Ultrasound and MRI studies are useful in the diagnosis of orbital pathology, but they are not appropriate in the imaging of acutely injured unstable patients, according to Topple et al.

The CT imaging features of traumatic intraocular pathologies include hyphema, lens subluxation and dislocation, globe rupture, ocular detachment, and intraorbital hemorrhage.

Hyphema is defined as hemorrhage into the anterior chamber of the globe, and is caused by local disruption of blood vessels in the ciliary body and iris. CT findings include one or more of the following: an increase in the attenuation of the anterior chamber when compared with the uninjured side; widening of the anteroposterior (AP) distance between the lens and the anterior margin of the globe (this measurement depends on an intact cornea); and decreased volume of the anterior chamber with a reduction in the AP distance if there is associated corneal laceration or iris prolapsed.

"A decrease in the AP distance between the lens and the anterior globe margin is a subtle sign," the authors noted. "If a direct comparison is not made between the injured and uninjured side, this diagnosis can be missed. Subluxation of the lens anteriorly rather than corneal laceration or iris prolapse may also lead to a decrease in the AP distance."

Rapid equatorial expansion of the globe can lead to disruption of the zonular fibers that hold the lens in position. The lens will then sublux or completely dislocate out of its normal position. This injury is typically secondary to blunt force trauma and is often associated with orbital wall fractures. Subluxation is more common than dislocation. The iris tends to limit anterior dislocation, and dislocation of the lens in the posterior direction is more commonly identified, they added.

CT may demonstrate an abnormal position or angulation of a hyperdense lens. Alternatively, the lens may not be visualized at all, as in cases of lens rupture. Spontaneous lens dislocation associated with connective tissue disorders such as Ehlers-Danlos Syndrome should be suspected if bilateral dislocation is evident in the absence of a history of trauma, the group recommended.
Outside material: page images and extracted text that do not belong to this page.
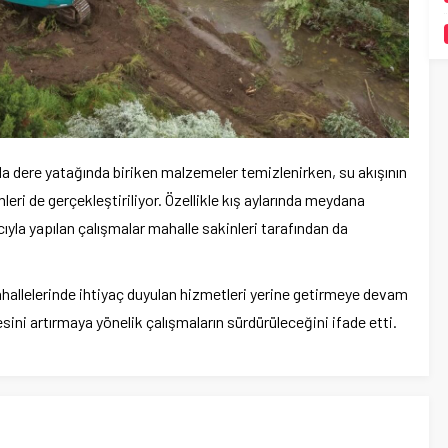
a dere yatağında biriken malzemeler temizlenirken, su akışının
leri de gerçekleştiriliyor. Özellikle kış aylarında meydana
yla yapılan çalışmalar mahalle sakinleri tarafından da
hallelerinde ihtiyaç duyulan hizmetleri yerine getirmeye devam
sini artırmaya yönelik çalışmaların sürdürüleceğini ifade etti.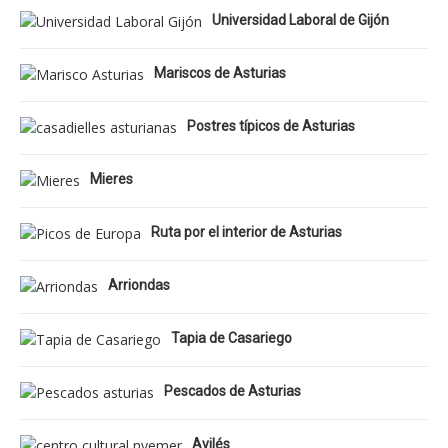
Universidad Laboral de Gijón
Mariscos de Asturias
Postres típicos de Asturias
Mieres
Ruta por el interior de Asturias
Arriondas
Tapia de Casariego
Pescados de Asturias
Avilés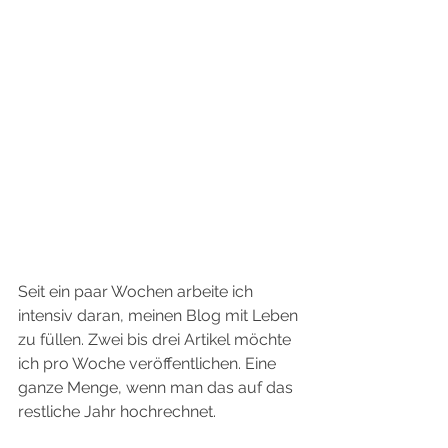
Seit ein paar Wochen arbeite ich 
intensiv daran, meinen Blog mit Leben 
zu füllen. Zwei bis drei Artikel möchte 
ich pro Woche veröffentlichen. Eine 
ganze Menge, wenn man das auf das 
restliche Jahr hochrechnet.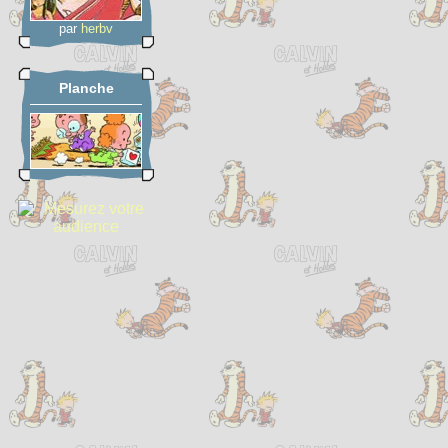
par
herbv
Planche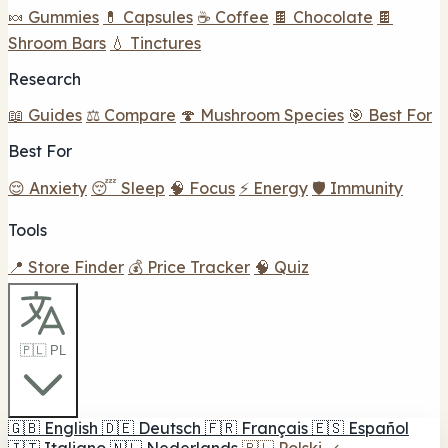
🍬 Gummies
💊 Capsules
☕ Coffee
🍫 Chocolate
🍫
Shroom Bars
💧 Tinctures
Research
📖 Guides
⚖️ Compare
🍄 Mushroom Species
🎯 Best For
Best For
😌 Anxiety
😴 Sleep
🧠 Focus
⚡ Energy
🛡️ Immunity
Tools
📍 Store Finder
💰 Price Tracker
🧠 Quiz
🇵🇱 PL
🇬🇧
English
🇩🇪
Deutsch
🇫🇷
Français
🇪🇸
Español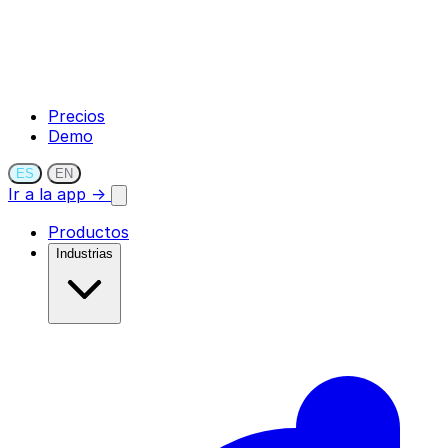
Precios
Demo
ES
EN
Ir a la app →
Productos
Industrias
Globe injury (open-globe injury) may occur if there is laceration or perforation of the globe with leakage of vitreous humor. This is a sight-threatening injury, the authors stated. In cases of blunt trauma, globe rupture is more likely to occur at the insertion points of the ocular muscles where the sclera is thinnest. It is often difficult to assess these patients clinically and they should be referred for CT scanning. Unfortunately, the sensitivity of CT for the diagnosis of open-globe injury is limited, and varies between 56% and 77%, they explained.

CT imaging may demonstrate asymmetrical alteration of globe contour, asymmetrical reduction of globe volume known as the flat-tire sign, stranding in the retrobulbar fat plane, scleral discontinuity, asymmetric alteration in anterior chamber depth, intraocular air, and an intraocular foreign body.

Etiologies of penetrating injury include occupational accidents (e.g., glass workers, carpenters, steel factory workers, and builders), criminal assault and self-inflicted trauma (e.g., stabbings and gunshot wounds), sports injury (e.g., racket sports, hockey, mountain-biking, and shooting), motor vehicle accidents (e.g., glass and metal fragments injuring drivers, passengers, and bystanders), and warfare and terrorist attack injuries (e.g., penetrating shrapnel related to blast injuries), they concluded.